The experience ended up being very liberating for the band. Says Neumann, “There was no time clock on us so we could experiment a lot more. Once we had laid down the tracks, I’d do a lot of experimenting, and send the stuff up to Sam in Milwaukee. He would tell me what he was looking for.”
“Recording is a blast,” agrees Griffin, the steady, affable influence in the group. “It’s like work and not work. We took one of Sam’s songs, Nobody Loves Me, a slow ballad song, and Kurt started goofing around with it and now it’s a tempo-paced song. We can take an old song and change it completely. Recording is something new and different, and very creative.”
Neumann ended up mixing and producing the entire record, although that was not the original intention. “We were just going to do a few recordings, get them to a place where we felt good about them, and send them out to get a reaction,” he says. “There were four labels in six months that wanted the record as is. That surprised us.”
Resolution, released in June 2004, is the first new release from the BoDeans since 1996. And like all nine of the BoDeans recordings, it is true to their roots – upbeat and optimistic, with passionate harmonies and heartfelt lyrics. The CD begins with the anthemic and chiming If It Makes You, a love ballad that showcases their perfect vocals. The CD also includes the bouncy (We Can) Live and feel-good rocker Wild World. Throughout, it is as true a BoDeans record as ever there was.
The BoDeans have racked up so many hits in the past 18 years that it takes a live album like Joe Dirt Car that pulls from everything but Resolution to fully appreciate their breadth. If you still don’t know the BoDeans music, consider these songs: Fadeaway, Still the Night, Closer to Free (made famous as the theme song for the hit TV show “Party of Five”) Far, Far Away from My Heart, She’s a Runaway, and Misery.
Although the band’s nine recordings have certainly gained them radio airplay and exposure across the country, it’s their live shows and word-of-mouth that keep their fan base growing.
“We attract a very diverse crowd,” says Llanas, “and that’s one of the things I most proud of. People seem to pass the word on to their children and grandchildren about us – they find out about us somehow.”
Unlike some bands that are too mixed in the studio, the BoDeans sound just as good or better live. “Touring is exhausting,” Llanas continues. “But when you walk up there, you can just feel the energy. And if that doesn’t do it for you, you’re in trouble.”

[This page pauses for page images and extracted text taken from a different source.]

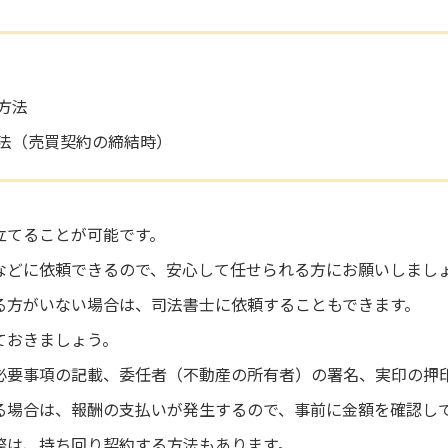
方法
法（売買契約の締結時）
立てることが可能です。
などに依頼できるので、安心して任せられる方にお願いしまし
る方がいない場合は、司法書士に依頼することもできます。
ておきましょう。
必要事項の記載、委任者（不動産の所有者）の署名、実印の押
る場合は、報酬の支払いが発生するので、事前に金額を確認し
際は、持ち回り契約する方法もあります。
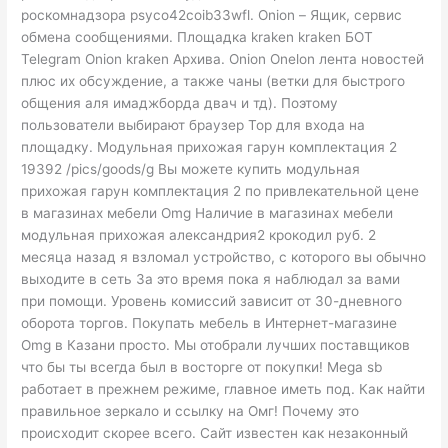
роскомнадзора psyco42coib33wfl. Onion – Ящик, сервис
обмена сообщениями. Площадка kraken kraken БОТ
Telegram Onion kraken Архива. Onion Onelon лента новостей
плюс их обсуждение, а также чаны (ветки для быстрого
общения аля имаджборда двач и тд). Поэтому
пользователи выбирают браузер Тор для входа на
площадку. Модульная прихожая гарун комплектация 2
19392 /pics/goods/g Вы можете купить модульная
прихожая гарун комплектация 2 по привлекательной цене
в магазинах мебели Omg Наличие в магазинах мебели
модульная прихожая александрия2 крокодил руб. 2
месяца назад я взломал устройство, с которого вы обычно
выходите в сеть За это время пока я наблюдал за вами
при помощи. Уровень комиссий зависит от 30-дневного
оборота торгов. Покупать мебель в Интернет-магазине
Omg в Казани просто. Мы отобрали лучших поставщиков
что бы ты всегда был в восторге от покупки! Mega sb
работает в прежнем режиме, главное иметь под. Как найти
правильное зеркало и ссылку на Омг! Почему это
происходит скорее всего. Сайт известен как незаконный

In stark contrast to the lovefest that seems to exist between Llanas, Neumann, Griffin and their fans is a long list of drummers and keyboardists. When asked about this seemingly Spinal Tap quality, Neumann laughs: “I guess I’m very hard on drummers. There are only a dozen good drummers in the world, in my opinion, so it’s hard for anyone to live up to that.”
But the BoDeans finally may have found their equals in drummer Kevin Leahy and keyboardist / accordion player Bukka Allen, who are touring with them to promote Resolution. At one point during their Ravinia shows, Neumann, Llanas, and Griffin simply stopped playing to let Allen jam on an electric piano. The result was phenomenal, as Allan took an old song, Misery, to new heights.
What’s next for the BoDeans? ‘We want to work this record for a long time,” says Llanas, clearly exhausted. “Our goal has been to keep going, get better, and keep having fun.” What would you be doing if you weren’t doing this? “Trying to do this!”